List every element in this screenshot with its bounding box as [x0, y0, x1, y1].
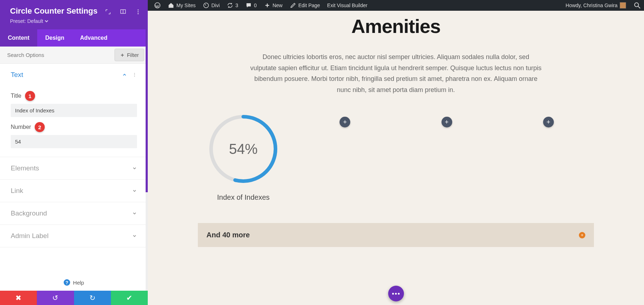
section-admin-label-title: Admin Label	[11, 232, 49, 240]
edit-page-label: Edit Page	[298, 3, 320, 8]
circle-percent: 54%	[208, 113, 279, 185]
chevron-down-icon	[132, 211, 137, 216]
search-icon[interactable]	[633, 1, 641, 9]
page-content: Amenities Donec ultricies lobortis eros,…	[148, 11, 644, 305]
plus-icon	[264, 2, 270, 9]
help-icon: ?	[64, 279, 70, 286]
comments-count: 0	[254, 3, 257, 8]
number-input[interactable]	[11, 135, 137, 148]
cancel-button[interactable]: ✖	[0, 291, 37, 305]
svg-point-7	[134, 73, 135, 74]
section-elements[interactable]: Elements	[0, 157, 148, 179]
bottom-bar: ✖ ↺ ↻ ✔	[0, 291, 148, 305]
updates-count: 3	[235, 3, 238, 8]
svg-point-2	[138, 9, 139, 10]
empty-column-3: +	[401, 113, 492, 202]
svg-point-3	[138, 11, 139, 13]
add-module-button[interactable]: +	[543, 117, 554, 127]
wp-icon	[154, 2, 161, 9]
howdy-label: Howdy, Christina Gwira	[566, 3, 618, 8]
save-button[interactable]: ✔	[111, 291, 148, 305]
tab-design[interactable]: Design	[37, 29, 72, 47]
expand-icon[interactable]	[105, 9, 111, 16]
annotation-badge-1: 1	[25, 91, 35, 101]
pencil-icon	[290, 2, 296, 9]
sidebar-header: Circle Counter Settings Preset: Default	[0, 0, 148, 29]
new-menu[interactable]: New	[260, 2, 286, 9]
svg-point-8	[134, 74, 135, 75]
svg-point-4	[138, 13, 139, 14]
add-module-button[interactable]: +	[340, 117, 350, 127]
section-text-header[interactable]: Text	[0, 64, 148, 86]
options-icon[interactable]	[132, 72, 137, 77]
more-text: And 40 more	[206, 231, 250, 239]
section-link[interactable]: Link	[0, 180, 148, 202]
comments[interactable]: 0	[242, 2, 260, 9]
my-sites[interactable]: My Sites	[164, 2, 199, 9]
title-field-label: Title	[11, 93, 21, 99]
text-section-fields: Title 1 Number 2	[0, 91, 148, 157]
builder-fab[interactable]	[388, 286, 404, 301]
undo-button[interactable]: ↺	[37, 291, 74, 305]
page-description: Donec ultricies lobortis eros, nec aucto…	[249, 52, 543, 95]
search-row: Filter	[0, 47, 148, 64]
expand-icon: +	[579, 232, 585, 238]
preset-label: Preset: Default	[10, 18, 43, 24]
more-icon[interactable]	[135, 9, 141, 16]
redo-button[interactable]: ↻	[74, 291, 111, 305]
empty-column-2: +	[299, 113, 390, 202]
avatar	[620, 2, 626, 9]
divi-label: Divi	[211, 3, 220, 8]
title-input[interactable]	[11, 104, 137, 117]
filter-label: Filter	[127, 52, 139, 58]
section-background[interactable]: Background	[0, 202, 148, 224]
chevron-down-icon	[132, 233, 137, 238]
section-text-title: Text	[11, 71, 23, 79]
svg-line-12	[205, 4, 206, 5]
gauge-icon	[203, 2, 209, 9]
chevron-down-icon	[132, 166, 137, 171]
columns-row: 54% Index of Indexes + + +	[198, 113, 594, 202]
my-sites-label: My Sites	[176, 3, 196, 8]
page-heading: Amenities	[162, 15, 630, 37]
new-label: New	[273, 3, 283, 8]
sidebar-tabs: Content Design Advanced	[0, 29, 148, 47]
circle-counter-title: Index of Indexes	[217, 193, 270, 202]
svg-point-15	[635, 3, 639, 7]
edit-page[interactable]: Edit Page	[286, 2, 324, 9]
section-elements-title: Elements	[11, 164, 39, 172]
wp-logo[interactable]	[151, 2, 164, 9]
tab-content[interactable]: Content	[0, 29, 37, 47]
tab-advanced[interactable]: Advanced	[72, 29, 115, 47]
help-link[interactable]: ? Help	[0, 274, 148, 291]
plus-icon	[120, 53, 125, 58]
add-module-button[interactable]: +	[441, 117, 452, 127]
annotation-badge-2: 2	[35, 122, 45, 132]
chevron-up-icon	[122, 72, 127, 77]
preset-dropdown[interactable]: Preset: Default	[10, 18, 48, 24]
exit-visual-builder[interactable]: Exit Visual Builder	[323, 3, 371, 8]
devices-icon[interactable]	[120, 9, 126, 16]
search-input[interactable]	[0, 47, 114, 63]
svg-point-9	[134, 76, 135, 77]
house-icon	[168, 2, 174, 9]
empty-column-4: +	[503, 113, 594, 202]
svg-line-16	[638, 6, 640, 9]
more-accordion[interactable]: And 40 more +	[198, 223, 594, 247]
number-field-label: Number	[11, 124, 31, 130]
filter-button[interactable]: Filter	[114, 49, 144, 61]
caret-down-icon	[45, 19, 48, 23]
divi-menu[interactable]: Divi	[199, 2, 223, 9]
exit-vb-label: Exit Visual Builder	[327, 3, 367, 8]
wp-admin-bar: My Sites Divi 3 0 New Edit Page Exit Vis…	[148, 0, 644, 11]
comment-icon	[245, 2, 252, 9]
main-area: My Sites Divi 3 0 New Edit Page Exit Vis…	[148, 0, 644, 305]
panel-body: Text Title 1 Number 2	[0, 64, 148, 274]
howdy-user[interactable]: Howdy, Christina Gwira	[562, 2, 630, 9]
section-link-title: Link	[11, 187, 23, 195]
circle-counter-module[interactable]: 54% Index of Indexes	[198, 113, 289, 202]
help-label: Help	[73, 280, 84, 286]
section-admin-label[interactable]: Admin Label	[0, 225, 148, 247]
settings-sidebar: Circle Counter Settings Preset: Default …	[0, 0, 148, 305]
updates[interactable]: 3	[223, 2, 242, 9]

▸ What the task requires
Return the records above in their entirety, word for word, with the pictures removed.

▸ Solution to this exercise
List every element in this screenshot with its bounding box as [x0, y0, x1, y1].
section-admin-label-title: Admin Label	[11, 232, 49, 240]
edit-page-label: Edit Page	[298, 3, 320, 8]
circle-percent: 54%	[208, 113, 279, 185]
chevron-down-icon	[132, 211, 137, 216]
search-icon[interactable]	[633, 1, 641, 9]
page-content: Amenities Donec ultricies lobortis eros,…	[148, 11, 644, 305]
plus-icon	[264, 2, 270, 9]
help-icon: ?	[64, 279, 70, 286]
comments-count: 0	[254, 3, 257, 8]
number-input[interactable]	[11, 135, 137, 148]
cancel-button[interactable]: ✖	[0, 291, 37, 305]
svg-point-7	[134, 73, 135, 74]
section-elements[interactable]: Elements	[0, 157, 148, 179]
bottom-bar: ✖ ↺ ↻ ✔	[0, 291, 148, 305]
updates-count: 3	[235, 3, 238, 8]
svg-point-2	[138, 9, 139, 10]
empty-column-3: +	[401, 113, 492, 202]
svg-point-3	[138, 11, 139, 13]
add-module-button[interactable]: +	[543, 117, 554, 127]
wp-icon	[154, 2, 161, 9]
howdy-label: Howdy, Christina Gwira	[566, 3, 618, 8]
save-button[interactable]: ✔	[111, 291, 148, 305]
tab-design[interactable]: Design	[37, 29, 72, 47]
expand-icon[interactable]	[105, 9, 111, 16]
annotation-badge-1: 1	[25, 91, 35, 101]
pencil-icon	[290, 2, 296, 9]
sidebar-header: Circle Counter Settings Preset: Default	[0, 0, 148, 29]
new-menu[interactable]: New	[260, 2, 286, 9]
svg-point-8	[134, 74, 135, 75]
svg-point-4	[138, 13, 139, 14]
add-module-button[interactable]: +	[340, 117, 350, 127]
section-text-header[interactable]: Text	[0, 64, 148, 86]
options-icon[interactable]	[132, 72, 137, 77]
more-text: And 40 more	[206, 231, 250, 239]
section-link[interactable]: Link	[0, 180, 148, 202]
comments[interactable]: 0	[242, 2, 260, 9]
my-sites[interactable]: My Sites	[164, 2, 199, 9]
title-field-label: Title	[11, 93, 21, 99]
text-section-fields: Title 1 Number 2	[0, 91, 148, 157]
builder-fab[interactable]	[388, 286, 404, 301]
undo-button[interactable]: ↺	[37, 291, 74, 305]
page-description: Donec ultricies lobortis eros, nec aucto…	[249, 52, 543, 95]
search-row: Filter	[0, 47, 148, 64]
expand-icon: +	[579, 232, 585, 238]
preset-label: Preset: Default	[10, 18, 43, 24]
more-icon[interactable]	[135, 9, 141, 16]
redo-button[interactable]: ↻	[74, 291, 111, 305]
empty-column-2: +	[299, 113, 390, 202]
avatar	[620, 2, 626, 9]
divi-label: Divi	[211, 3, 220, 8]
title-input[interactable]	[11, 104, 137, 117]
filter-label: Filter	[127, 52, 139, 58]
section-background[interactable]: Background	[0, 202, 148, 224]
chevron-down-icon	[132, 233, 137, 238]
section-text-title: Text	[11, 71, 23, 79]
svg-line-12	[205, 4, 206, 5]
gauge-icon	[203, 2, 209, 9]
chevron-down-icon	[132, 166, 137, 171]
columns-row: 54% Index of Indexes + + +	[198, 113, 594, 202]
my-sites-label: My Sites	[176, 3, 196, 8]
page-heading: Amenities	[162, 15, 630, 37]
new-label: New	[273, 3, 283, 8]
sidebar-tabs: Content Design Advanced	[0, 29, 148, 47]
circle-counter-title: Index of Indexes	[217, 193, 270, 202]
svg-point-15	[635, 3, 639, 7]
edit-page[interactable]: Edit Page	[286, 2, 324, 9]
section-elements-title: Elements	[11, 164, 39, 172]
wp-logo[interactable]	[151, 2, 164, 9]
tab-content[interactable]: Content	[0, 29, 37, 47]
tab-advanced[interactable]: Advanced	[72, 29, 115, 47]
help-link[interactable]: ? Help	[0, 274, 148, 291]
plus-icon	[120, 53, 125, 58]
add-module-button[interactable]: +	[441, 117, 452, 127]
annotation-badge-2: 2	[35, 122, 45, 132]
chevron-up-icon	[122, 72, 127, 77]
preset-dropdown[interactable]: Preset: Default	[10, 18, 48, 24]
exit-visual-builder[interactable]: Exit Visual Builder	[323, 3, 371, 8]
devices-icon[interactable]	[120, 9, 126, 16]
search-input[interactable]	[0, 47, 114, 63]
svg-point-9	[134, 76, 135, 77]
house-icon	[168, 2, 174, 9]
empty-column-4: +	[503, 113, 594, 202]
svg-line-16	[638, 6, 640, 9]
more-accordion[interactable]: And 40 more +	[198, 223, 594, 247]
number-field-label: Number	[11, 124, 31, 130]
filter-button[interactable]: Filter	[114, 49, 144, 61]
caret-down-icon	[45, 19, 48, 23]
divi-menu[interactable]: Divi	[199, 2, 223, 9]
exit-vb-label: Exit Visual Builder	[327, 3, 367, 8]
wp-admin-bar: My Sites Divi 3 0 New Edit Page Exit Vis…	[148, 0, 644, 11]
comment-icon	[245, 2, 252, 9]
main-area: My Sites Divi 3 0 New Edit Page Exit Vis…	[148, 0, 644, 305]
panel-body: Text Title 1 Number 2	[0, 64, 148, 274]
howdy-user[interactable]: Howdy, Christina Gwira	[562, 2, 630, 9]
section-link-title: Link	[11, 187, 23, 195]
circle-counter-module[interactable]: 54% Index of Indexes	[198, 113, 289, 202]
help-label: Help	[73, 280, 84, 286]
section-admin-label[interactable]: Admin Label	[0, 225, 148, 247]
settings-sidebar: Circle Counter Settings Preset: Default …	[0, 0, 148, 305]
updates[interactable]: 3	[223, 2, 242, 9]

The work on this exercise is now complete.